What larger teams need before they switch a forecast feed.

Trading desks, utilities, storage operators, engineering teams, and procurement groups usually ask the same questions: how do we test it, how do we integrate it, who supports it, and what does review require?

Public benchmark and market-specific backtest.

API docs, formats, auth, and rate limits.

Security answers, SLA language, and status visibility.

Support contacts and a clear cutover plan.

What procurement asks for

Security answers, SLA language, status visibility, and a clear commercial owner.

What engineering checks

Auth, formats, update timing, rate limits, and whether the API fits the current stack.

What the desk or ops team tests

Side-by-side results in the markets and horizons that drive bids, dispatch, or risk.

What happens at cutover

Support contacts, incident communication, and a clear move from trial to live use.

What engineering teams usually check first.

Access model
Bearer-token API with OASIS-style query patterns
Formats
JSON, CSV, and XML outputs on the same forecast feed
Horizons
Day-ahead, 48-hour, 7-day, and 15-day forecast runs
Typical rollout
Public benchmark, side-by-side test, integration review, then cutover

A typical rollout has four steps.

1. Check the public benchmark

Start with the market results already on the site and decide whether the forecast is worth testing.

2. Run a side-by-side backtest

Compare Gramm against the feed or process you use today for the market and horizon that matter most.

3. Review integration and controls

Confirm API behavior, status monitoring, support, and vendor review items before you cut over.

4. Go live

Cut over when the desk, engineering team, and procurement team are comfortable with the switch.

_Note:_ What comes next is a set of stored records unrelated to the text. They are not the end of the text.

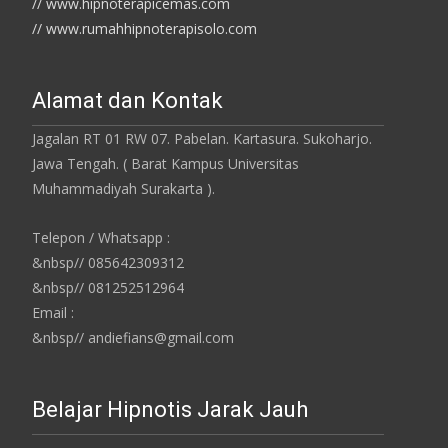
// www.hipnoterapicemas.com
// www.rumahhipnoterapisolo.com
Alamat dan Kontak
Jagalan RT 01 RW 07. Pabelan. Kartasura. Sukoharjo.
Jawa Tengah. ( Barat Kampus Universitas
Muhammadiyah Surakarta ).
Telepon / Whatsapp :
&nbsp// 085642309312
&nbsp// 081252512964
Email :
&nbsp// andiefians@gmail.com
Belajar Hipnotis Jarak Jauh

Current controls and data handling.

Infrastructure

Application hosting, auth, caching, and payment infrastructure run on certified third-party providers.

Encryption

TLS is enforced in transit and encrypted storage is used at rest. API keys are stored as hashes rather than plaintext.

Access controls

Protected routes require authentication, and service-level access is restricted to backend API routes.

Data handling

Forecast delivery uses precomputed outputs rather than ad hoc inference triggered by customer API calls.